LET'S face it - here's one piece of art it's impossible to miss.

A giant portrait 25 metres high and 18 metres across is set to dominate the Sheffield skyline over the next few weeks as it hangs from Park Hill flats.

More than 1,000 images of 500 young people from 15 city schools have been put together to create a photographic mosaic of 11-year-old Sherrelle Parker, a pupil at Wybourn's Emmaus Primary.

The Close Up project is one of the highlights of this year's Sheffield Children's Festival, which runs until July 3.

The portrait hanging from Europe's largest listed building has been backed by Park Hill's developer Urban Splash and the city council.

Organisers hope the work will show how important children are to arts and culture in the city as Sheffield bids to become the first UK City of Culture in 2013.

Primary pupils from schools on the Manor, from the Arbourthorne and from Darnall worked with artist, photographer and filmmaker Esther Johnson over the last three months to create their own self portraits.

Using a technique popularised by artist Chuck Close, the images have been positioned to create the image of Sherrelle.

Sherrelle was chosen from a shortlist of children drawn up by the participating schools after each was asked to nominate a pupil who they felt had made a real contribution to their community and would best represent the spirit of the district.

The Emmaus youngster was described by her school as an 'exemplary Y6 pupil and a member of the School Council'.

Coun Roger Davison, cabinet member for culture, sport and tourism, said Close Up was a project that was unique to Sheffield.

"It's an excellent addition to the Sheffield Children's Festival, now one of the largest and longest running festivals of its kind in the UK.

"We are all really proud of the children involved, who represent the diverse culture, creativity and imagination of Sheffield brilliantly."

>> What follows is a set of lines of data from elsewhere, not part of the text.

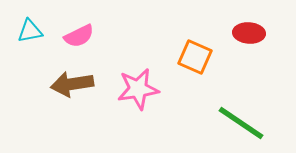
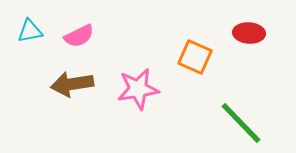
green line: rotated 12 degrees clockwise
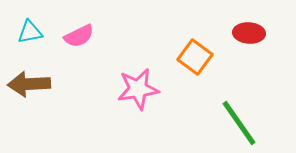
cyan triangle: moved 1 px down
orange square: rotated 12 degrees clockwise
brown arrow: moved 43 px left; rotated 6 degrees clockwise
green line: moved 2 px left; rotated 9 degrees clockwise
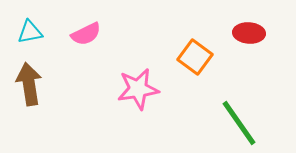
pink semicircle: moved 7 px right, 2 px up
brown arrow: rotated 84 degrees clockwise
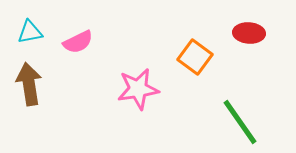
pink semicircle: moved 8 px left, 8 px down
green line: moved 1 px right, 1 px up
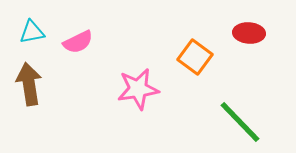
cyan triangle: moved 2 px right
green line: rotated 9 degrees counterclockwise
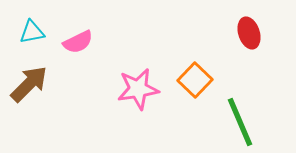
red ellipse: rotated 68 degrees clockwise
orange square: moved 23 px down; rotated 8 degrees clockwise
brown arrow: rotated 54 degrees clockwise
green line: rotated 21 degrees clockwise
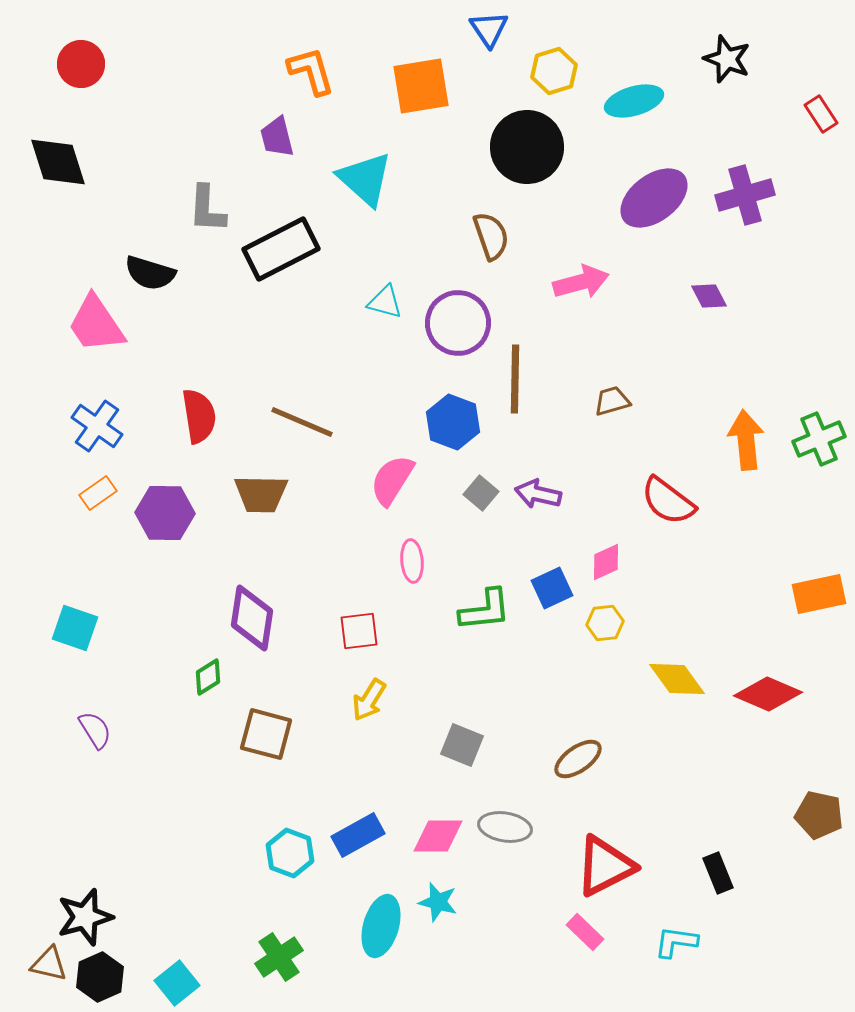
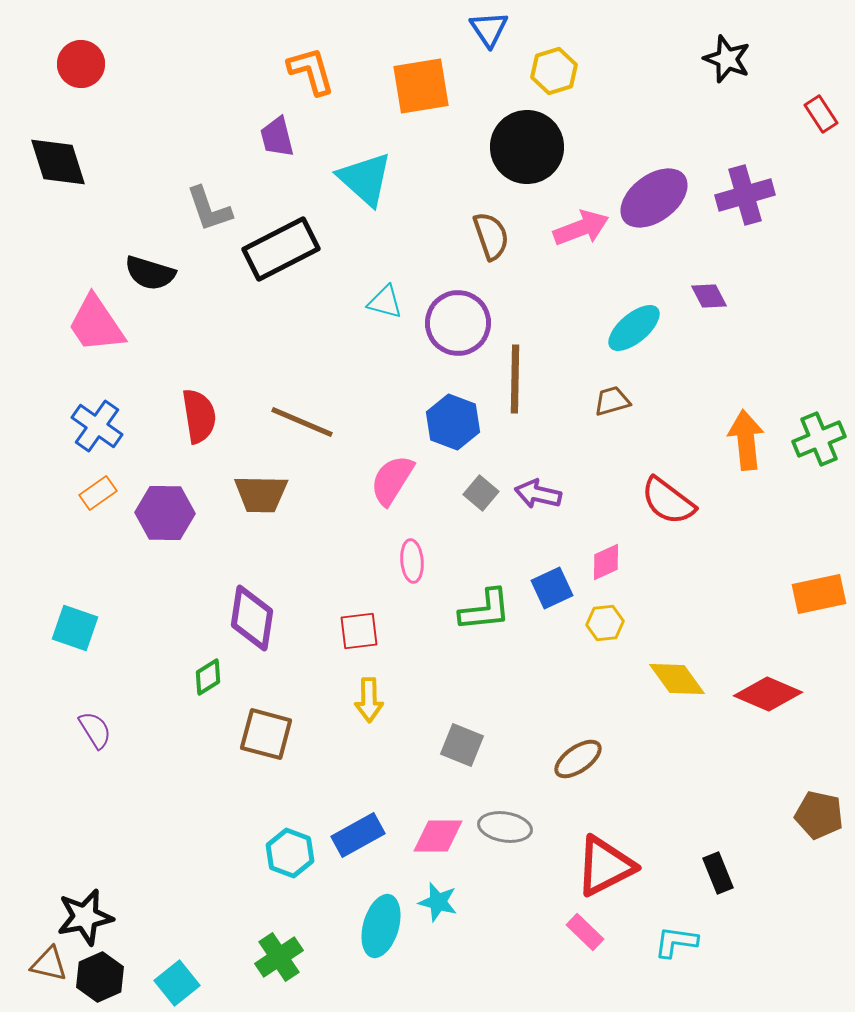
cyan ellipse at (634, 101): moved 227 px down; rotated 24 degrees counterclockwise
gray L-shape at (207, 209): moved 2 px right; rotated 22 degrees counterclockwise
pink arrow at (581, 282): moved 54 px up; rotated 6 degrees counterclockwise
yellow arrow at (369, 700): rotated 33 degrees counterclockwise
black star at (85, 917): rotated 4 degrees clockwise
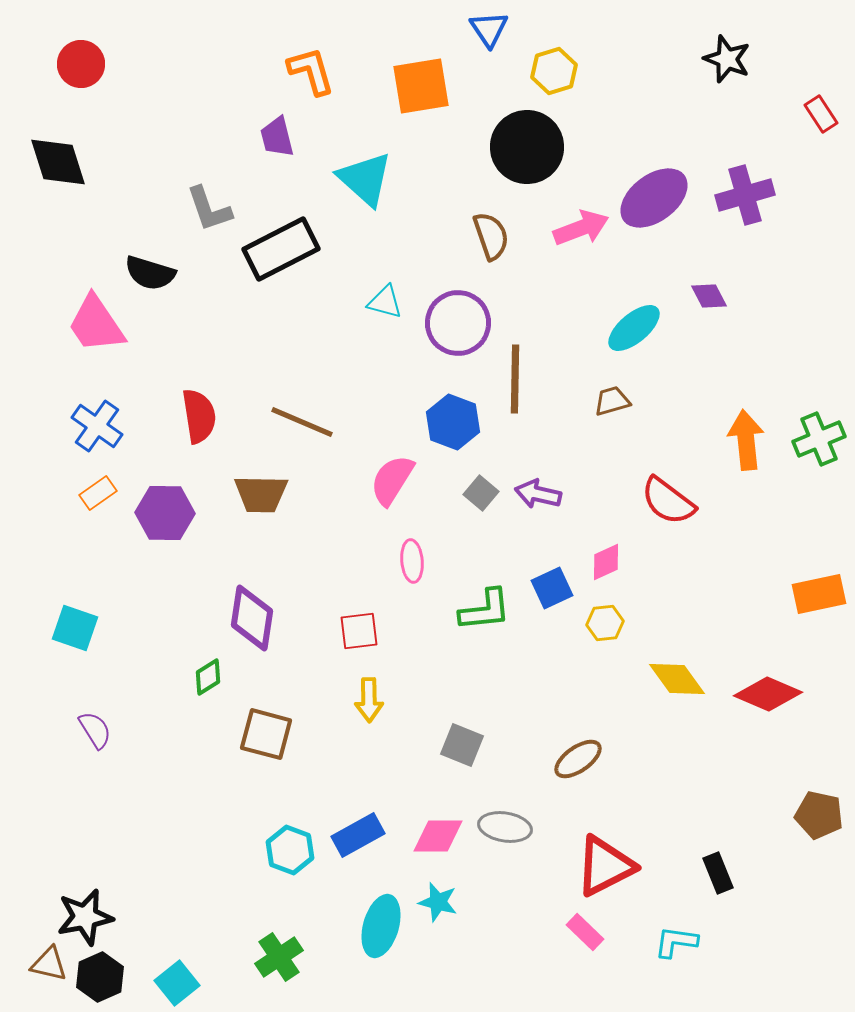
cyan hexagon at (290, 853): moved 3 px up
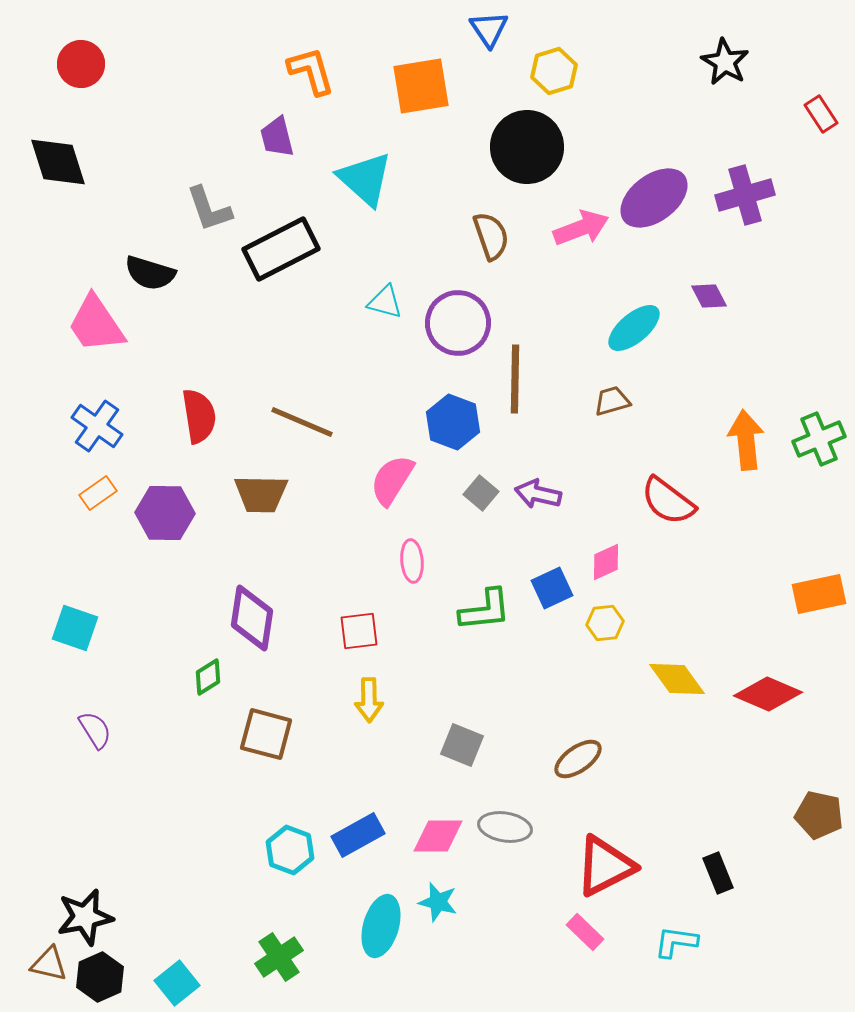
black star at (727, 59): moved 2 px left, 3 px down; rotated 9 degrees clockwise
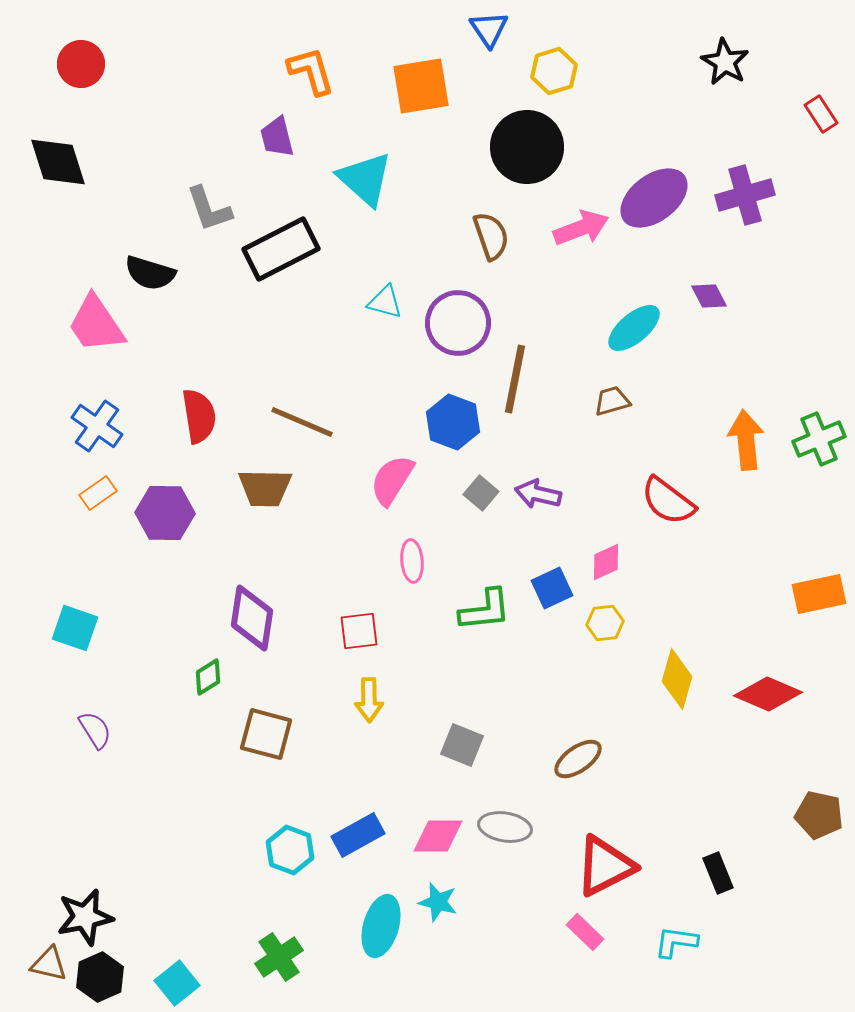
brown line at (515, 379): rotated 10 degrees clockwise
brown trapezoid at (261, 494): moved 4 px right, 6 px up
yellow diamond at (677, 679): rotated 52 degrees clockwise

All the schools involved in the Close Up project have also been chosen to be part of an initiative called The Learning Year, which has featured workshops concentrating on literacy, maths, design and creativity.

Learning Year director Victoria Catton said: "We are delighted to be continuing our partnership with Sheffield Children's Festival, having initiated and funded drama, music and visual art projects for over 10,000 young people from south east Sheffield schools over the past 10 years."